I send out frequent updates regarding my work on LinkedIn – if you are not a follower, please reach out and ask to join.
Some highlights:
 For an introduction to the unified framework: Click here for a video of my 90minute tutorial at Northwestern University (Feb 2020). Click here for PowerPoint slides
 Scroll down to “Educational materials” for more material.

Scroll down to “Talks and videos” for other presentations.
Sequential decision problems are problems that consist of decision, information, decision, information, …. while incurring costs/receiving rewards. Sequential decision problems cover an incredibly broad problem class, spanning engineering, the sciences, business, economics, finance, health, transportation, energy and ecommerce. The problems may be discrete dynamic programs, continuous control problems, graph problems, stochastic search, active learning, and multiagent games and applications.
We have a very good handle on modeling deterministic optimization problems, but the universe of problems that involve sequential decisions and information have resisted being expressed in the kind of common canonical framework that has become universal in deterministic optimization.
Sequential decision problems are so diverse that the field has become fragmented into a Balkanized set of communities with competing algorithmic strategies and modeling styles. It is easy to spend a significant part of a career mastering the subtleties of each perspective on stochastic optimization, without recognizing the common themes.
We have developed a unified framework that covers all of these communities. We break all sequential decision problems into five components: state variables, decision variables, exogenous information variables, the transition function and the objective function, where we search over policies (functions) for making decisions. We have identified two core strategies for designing policies (policy search, and policies based on lookahead approximations), each of which further divides into two classes, creating four classes that cover all of the solution approaches in the books illustrated above.
The modeling and algorithmic challenges involve three core elements:
 Modeling the problem (state variables, decision variables, exogenous information processes, transition function, objective function).
 Modeling the uncertainty (uncertainty quantification)
 Designing policies
There is a growing community, which started in computer science, which uses the term “reinforcement learning” to refer to sequential decision problems. Click here for my explanation of “artificial intelligence,” “machine learning,” and “reinforcement learning.”
Our approach does not replace any prior work: rather, it brings all of this work together, and helps to identify opportunities for crossfertilization. A good way to think of the unified framework is “standing on the shoulders of giants.”
Educational materials:
All of the material below, including the material for the graduate course, is written for students with an undergraduate course in probability and statistics. Occasionally a second course in probability may be useful, and I occasionally present problems that use linear programming, but in a way that can be read without a full course in math programming (there may be occasional exceptions).

 W.B. Powell, “From Reinforcement Learning to Optimal Control: A unified framework for sequential decisions” – This describes the frameworks of reinforcement learning and optimal control, and compares both to my unified framework (hint: very close to that used by optimal control).

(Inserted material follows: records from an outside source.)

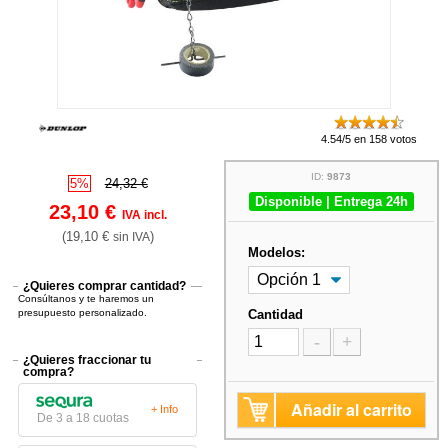
4.54/5 en 158 votos
ID:
9873
5%
24,32 €
Disponible | Entrega 24h
23,10 €
IVA incl.
(19,10 €
)
sin IVA
Modelos:
¿Quieres comprar cantidad?
Consúltanos y te haremos un
presupuesto personalizado.
Cantidad
-
+
¿Quieres fraccionar tu
compra?
Añadir al carrito
+ Info
De 3 a 18 cuotas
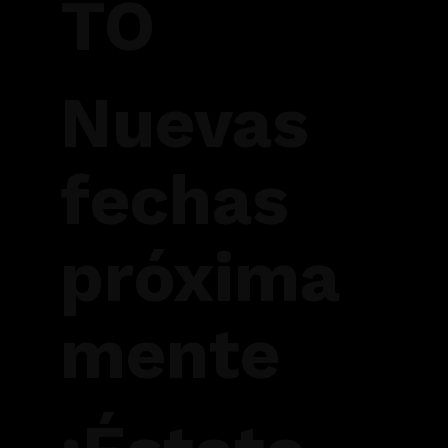
TO
Nuevas
fechas
próxima
mente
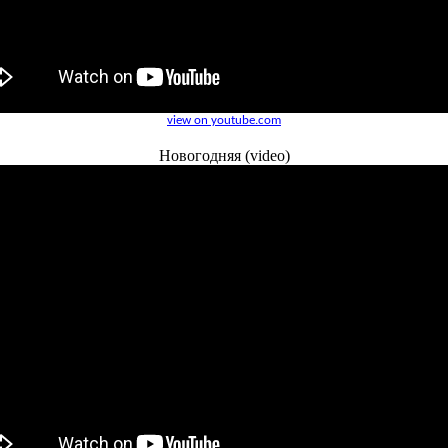
view on youtube.com
Новогодняя (video)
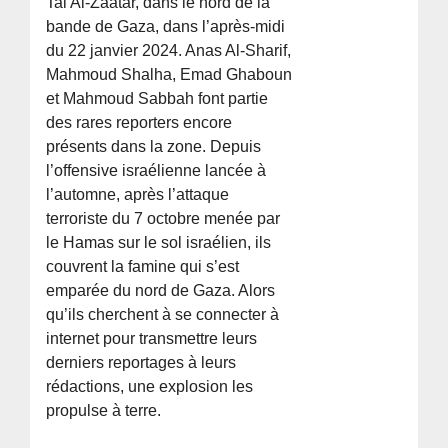
Tal Al-Zaatar, dans le nord de la
bande de Gaza, dans l’après-midi
du 22 janvier 2024. Anas Al-Sharif,
Mahmoud Shalha, Emad Ghaboun
et Mahmoud Sabbah font partie
des rares reporters encore
présents dans la zone. Depuis
l’offensive israélienne lancée à
l’automne, après l’attaque
terroriste du 7 octobre menée par
le Hamas sur le sol israélien, ils
couvrent la famine qui s’est
emparée du nord de Gaza. Alors
qu’ils cherchent à se connecter à
internet pour transmettre leurs
derniers reportages à leurs
rédactions, une explosion les
propulse à terre.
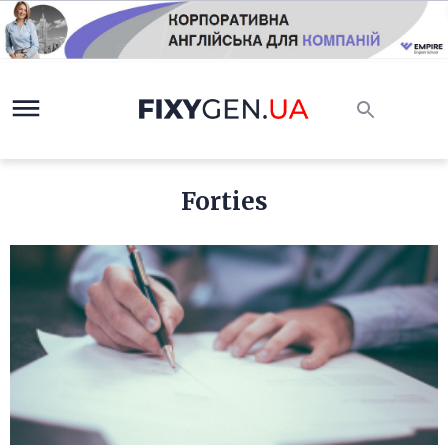
Forties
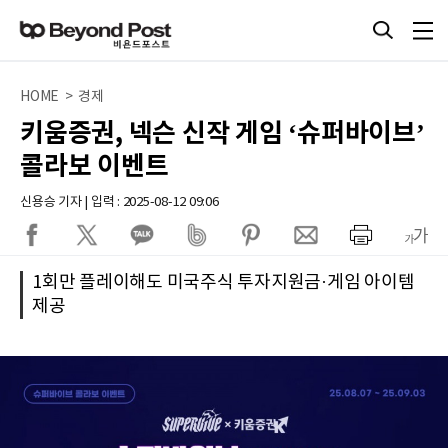
HOME > 경제
키움증권, 넥슨 신작 게임 ‘슈퍼바이브’
콜라보 이벤트
신용승 기자 | 입력 : 2025-08-12 09:06
1회만 플레이해도 미국주식 투자지원금·게임 아이템
제공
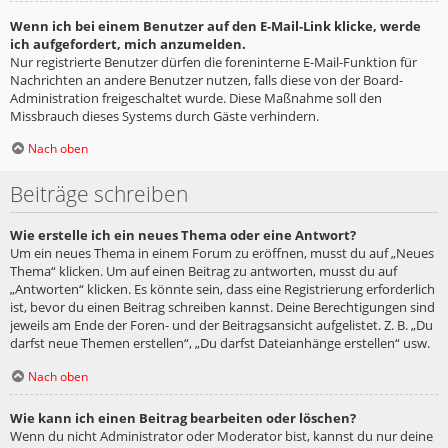
Wenn ich bei einem Benutzer auf den E-Mail-Link klicke, werde
ich aufgefordert, mich anzumelden.
Nur registrierte Benutzer dürfen die foreninterne E-Mail-Funktion für
Nachrichten an andere Benutzer nutzen, falls diese von der Board-
Administration freigeschaltet wurde. Diese Maßnahme soll den
Missbrauch dieses Systems durch Gäste verhindern.
Nach oben
Beiträge schreiben
Wie erstelle ich ein neues Thema oder eine Antwort?
Um ein neues Thema in einem Forum zu eröffnen, musst du auf „Neues
Thema“ klicken. Um auf einen Beitrag zu antworten, musst du auf
„Antworten“ klicken. Es könnte sein, dass eine Registrierung erforderlich
ist, bevor du einen Beitrag schreiben kannst. Deine Berechtigungen sind
jeweils am Ende der Foren- und der Beitragsansicht aufgelistet. Z. B. „Du
darfst neue Themen erstellen“, „Du darfst Dateianhänge erstellen“ usw.
Nach oben
Wie kann ich einen Beitrag bearbeiten oder löschen?
Wenn du nicht Administrator oder Moderator bist, kannst du nur deine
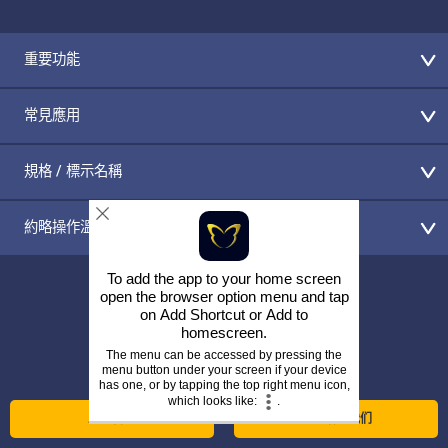
重要功能
常見應用
規格 / 標示名稱
約略操作溫度
To add the app to your home screen
open the browser option menu and tap
on
Add Shortcut
or
Add to
homescreen
.
Return to the Alloy Wire website
The menu can be accessed by pressing the
menu button under your screen if your device
has one, or by tapping the top right menu icon,
which looks like:
.
立即咨询
打电话给我们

The modeling framework and four classes of policies are illustrated using energy storage.
 W.B. Powell, A unified framework for stochastic optimization, European Journal of Operational Research, Vol. 275, No. 3, pp. 795821 (2019). – An invited review article to appear in European J. Operational Research. This is my latest attempt to pull this field together in a 25 page tutorial.
 “On State Variables, Bandit Problems and POMDPs” – A thought piece on modeling active learning problems, using flu mitigation as an illustrative examples.

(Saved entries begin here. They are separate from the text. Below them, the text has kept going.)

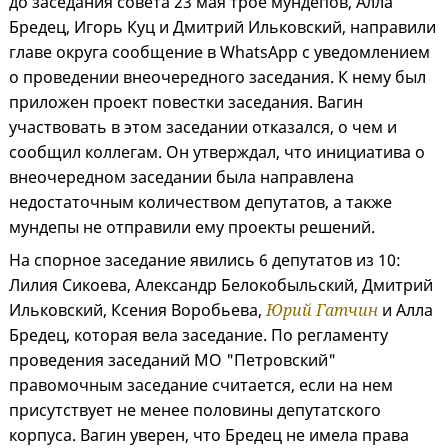
до заседания совета 23 мая трое мундепов, Алла
Бредец, Игорь Куц и Дмитрий Ильковский, направили
главе округа сообщение в WhatsApp с уведомлением
о проведении внеочередного заседания. К нему был
приложен проект повестки заседания. Вагин
участвовать в этом заседании отказался, о чем и
сообщил коллегам. Он утверждал, что инициатива о
внеочередном заседании была направлена
недостаточным количеством депутатов, а также
мундепы не отправили ему проекты решений.
На спорное заседание явились 6 депутатов из 10:
Лилия Сикоева, Александр Белокобыльский, Дмитрий
Ильковский, Ксения Воробьева,
Юрий Гатчин
и Алла
Бредец, которая вела заседание. По регламенту
проведения заседаний МО "Петровский"
правомочным заседание считается, если на нем
присутствует не менее половины депутатского
корпуса. Вагин уверен, что Бредец не имела права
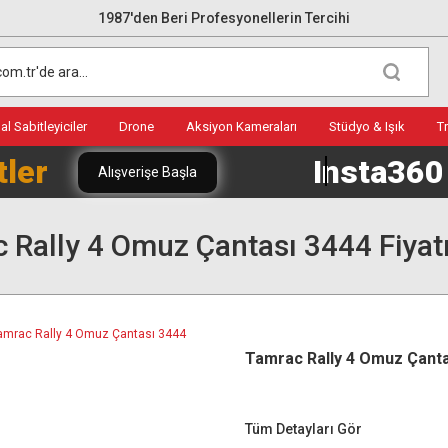
1987'den Beri Profesyonellerin Tercihi
l Sabitleyiciler
Drone
Aksiyon Kameraları
Stüdyo & Işık
T
tler
Insta36
Alışverişe Başla
 Rally 4 Omuz Çantası 3444 Fiyat
Tamrac Rally 4 Omuz Çanta
Tüm Detayları Gör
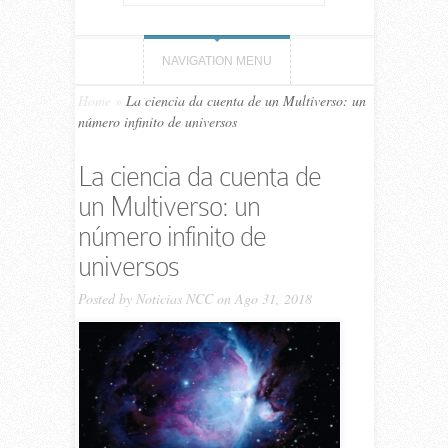
NAVIGATION MENU
Home
»
La ciencia da cuenta de un Multiverso: un
número infinito de universos
La ciencia da cuenta de
un Multiverso: un
número infinito de
universos
Posted by
Noticias NCC
on Ago 31, 2018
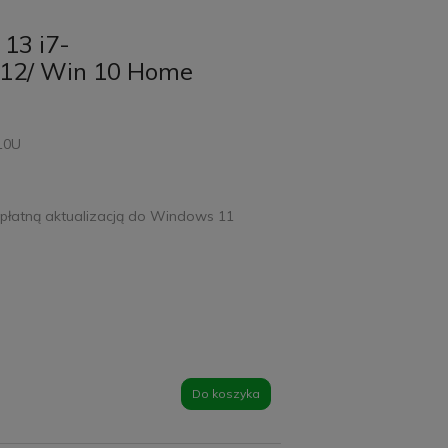
13 i7-
12/ Win 10 Home
510U
płatną aktualizacją do Windows 11
Do koszyka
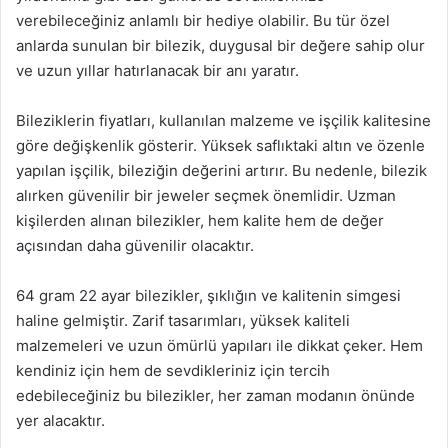
verebileceğiniz anlamlı bir hediye olabilir. Bu tür özel
anlarda sunulan bir bilezik, duygusal bir değere sahip olur
ve uzun yıllar hatırlanacak bir anı yaratır.
Bileziklerin fiyatları, kullanılan malzeme ve işçilik kalitesine
göre değişkenlik gösterir. Yüksek saflıktaki altın ve özenle
yapılan işçilik, bileziğin değerini artırır. Bu nedenle, bilezik
alırken güvenilir bir jeweler seçmek önemlidir. Uzman
kişilerden alınan bilezikler, hem kalite hem de değer
açısından daha güvenilir olacaktır.
64 gram 22 ayar bilezikler, şıklığın ve kalitenin simgesi
haline gelmiştir. Zarif tasarımları, yüksek kaliteli
malzemeleri ve uzun ömürlü yapıları ile dikkat çeker. Hem
kendiniz için hem de sevdikleriniz için tercih
edebileceğiniz bu bilezikler, her zaman modanın önünde
yer alacaktır.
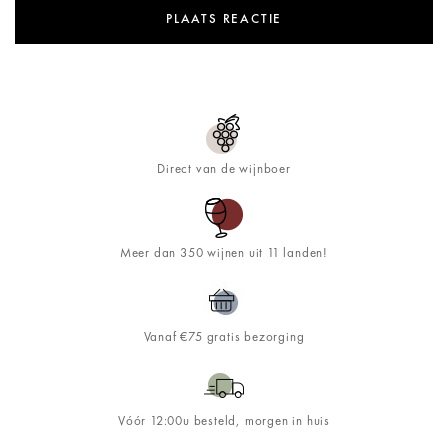
Direct van de wijnboer
Meer dan 350 wijnen uit 11 landen!
Vanaf €75 gratis bezorging
Vóór 12:00u besteld, morgen in huis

 I teach this material in an undergraduate course at Princeton: ORF 411 – Sequential Decision Analytics and Modeling.
 Course webpage, with a complete set of lecture notes in powerpoint, is available at: http://www.castlelab.princeton.edu/orf411/.
 There is an online textbook for the course at Sequential Decision Analytics and Modeling course notes. Cite this reference as: Warren B. Powell, Sequential Decision Analytics and Modeling, Department of Operations Research and Financial Engineering, Princeton University, 2019. A compact URL for the notes is http://tinyurl.com/sequentialdecisionanalytics
 You are invited to contribute chapters to the book. An editable version is available at http://tinyurl.com/sequentialdecisionanalyticspub
 Python modules that accompany “Sequential Decision Analytics and Modeling.” – There is a python module for most of the chapters. Most of these have been used in an undergraduate course at Princeton.

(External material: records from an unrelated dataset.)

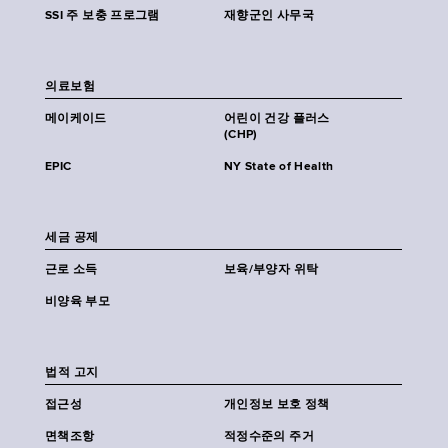
SSI 주 보충 프로그램
재향군인 사무국
의료보험
메이케이드
어린이 건강 플러스
(CHP)
EPIC
NY State of Health
세금 공제
근로 소득
보육/부양자 위탁
비양육 부모
법적 고지
접근성
개인정보 보호 정책
면책조항
적정수준의 주거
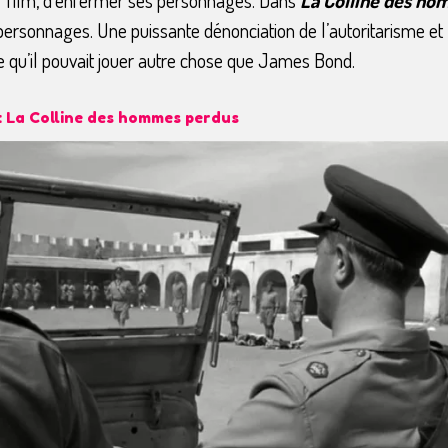
s personnages. Une puissante dénonciation de l’autoritarisme e
e qu’il pouvait jouer autre chose que James Bond.
 La Colline des hommes perdus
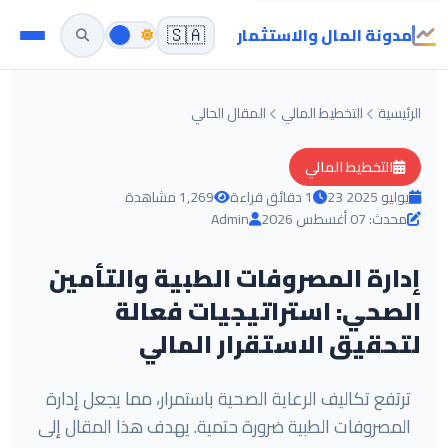
مدونة المال والاستثمار
🇸🇦
الرئيسية
التخطيط المالي
المقال الحالي
التخطيط المالي
23 يوليو 2025
1 دقائق قراءة
1,269 مشاهدة
محدث: 07 أغسطس 2026
Admin
إدارة المصروفات الطبية والتأمين
الصحي: استراتيجيات فعالة
لتحقيق الاستقرار المالي
ترتفع تكاليف الرعاية الصحية باستمرار، مما يجعل إدارة
المصروفات الطبية ضرورة حتمية. يهدف هذا المقال إلى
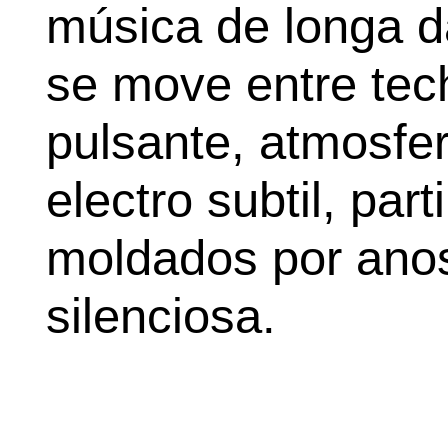
música de longa d
se move entre tec
pulsante, atmosfe
electro subtil, par
moldados por ano
silenciosa.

 I will make the problem sets available soon.
 There is also a graduate level course on Stochastic Optimization and Learning.
 The webpage for the course, complete with all lecture notes in powerpoint, is at http://www.castlelab.princeton.edu/orf544/
 A book (in progress) written entirely around this framework can be accessed at Reinforcement Learning and Stochastic Optimization: A unified framework for sequential decisions (this is being continually updated) – This is a book (in progress ~700 pages) that is designed entirely around the unified framework. This book is used in a graduate course on stochastic optimization. Cite this reference as: Warren B. Powell, Reinforcement Learning and Stochastic Optimization and Learning: A Unified Framework, Department of Operations Research and Financial Engineering, Princeton University, 2019.
 A very short presentation illustrating the jungle of stochastic optimization (updated April 12, 2019). The last slide shows the evolution of seven major communities from their origin using one of the four classes of policies, to where they stand now (using two, three or often all four classes of policies.
 W.B. Powell, “From Reinforcement Learning to Optimal Control: A unified framework for sequential decisions” – This describes the frameworks of reinforcement learning and optimal control, and compares both to my unified framework (hint: very close to that used by optimal control). The modeling framework and four classes of policies are illustrated using energy storage.
Talks and videos:

 90 minute presentation at Northwestern Kellogg School of Business, Feb 19, 2020. This is my latest “unified framework” talk. For the first time, I illustrated the four classes of policies using two broad problem classes: pure learning problems (“stateindependent problems”) and the more complex statedependent problems. Click here for a video of the talk.
 I gave a 2day workshop on the unified framework at the Olin Business School at Washington University in St. Louis Nov 56, 2019. Click here for the syllabus. The powerpoint slides are below:
 1. Introduction
 2. Modeling, state variables
 3. Modeling energy storage, uncertainty
 4. Designing policies
 5. Belief models, sequential learning
 6. Active learning
 7. Policies for active learning
 8. Policy search (derivativebased and derivativefree)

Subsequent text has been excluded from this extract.